Das Klimasystem funktioniert nicht linear: Es enthält sogenannte Kipppunkte – Schwellen, bei deren Überschreiten sich Prozesse wie das Abschmelzen der Eisschilde oder das Absterben des Amazonas-Regenwalds verselbstständigen. Auch kleine Emissionsmengen können dazu beitragen, diese Schwellen zu überschreiten

Deshalb zählt jede eingesparte Tonne CO₂. Jeder Beitrag hilft, die Risiken zu minimieren – auch der deutsche.

6. Deutschlands Vorbildwirkung wirkt weit über die Grenzen hinaus

Deutschland ist eine führende Industrienation mit globaler Ausstrahlung – technologisch, wirtschaftlich, politisch. Unsere Volkswirtschaft ist eng verflochten mit anderen – insbesondere mit China, wo ein erheblicher Teil unserer Konsumgüter produziert wird. Die Emissionen, die dabei entstehen, tauchen zwar in der chinesischen Bilanz auf – resultieren aber aus unserem Konsum. In einer globalisierten Welt lassen sich Verantwortung und Verursachung nicht national trennen.

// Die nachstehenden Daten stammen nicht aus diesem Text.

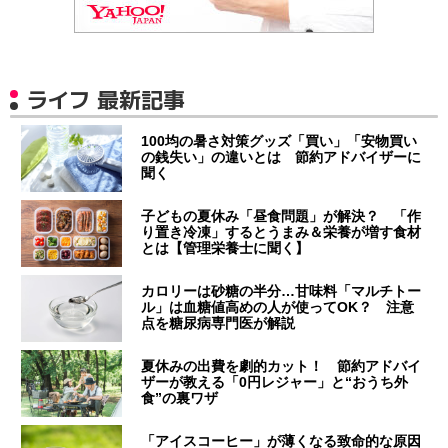
ライフ 最新記事
100均の暑さ対策グッズ「買い」「安物買い
の銭失い」の違いとは 節約アドバイザーに
聞く
子どもの夏休み「昼食問題」が解決？ 「作
り置き冷凍」するとうまみ＆栄養が増す食材
とは【管理栄養士に聞く】
カロリーは砂糖の半分…甘味料「マルチトー
ル」は血糖値高めの人が使ってOK？ 注意
点を糖尿病専門医が解説
夏休みの出費を劇的カット！ 節約アドバイ
ザーが教える「0円レジャー」と“おうち外
食”の裏ワザ
「アイスコーヒー」が薄くなる致命的な原因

Zugleich zeigt Deutschland, dass nationale Klimapolitik international wirken kann: Die frühe Förderung von Wind- und Solarenergie hat weltweit Preise gesenkt und Märkte geöffnet. Politische Programme wie der EU-Plan „Fit for 55“ setzen Standards, an denen sich andere Länder orientieren. Wer vorangeht, verändert – nicht durch Größe, sondern durch Wirkung.

Verantwortung beginnt nicht bei Prozentzahlen – sondern bei Haltung

Das Zwei-Prozent-Argument klingt rational – ist aber politisch bequem und wissenschaftlich verkürzt. Es blendet aus, dass Klimaschutz eine globale Gemeinschaftsaufgabe ist, bei der jeder Beitrag zählt. Deutschland trägt nicht nur rechnerisch Verantwortung – sondern auch historisch, wirtschaftlich und technologisch.

Wer den eigenen Beitrag kleinrechnet, macht sich größerer Veränderungen mitschuldig. Wer vorangeht, bewegt etwas – durch Innovation, Vorbildwirkung und Glaubwürdigkeit. Und wer heute handelt, zahlt morgen weniger: für Extremwetter, Versorgungskrisen und geopolitische Abhängigkeiten.

Klimaschutz ist kein Rechenspiel – sondern die Frage, ob wir bereit sind, Verantwortung zu übernehmen, bevor es zu spät ist.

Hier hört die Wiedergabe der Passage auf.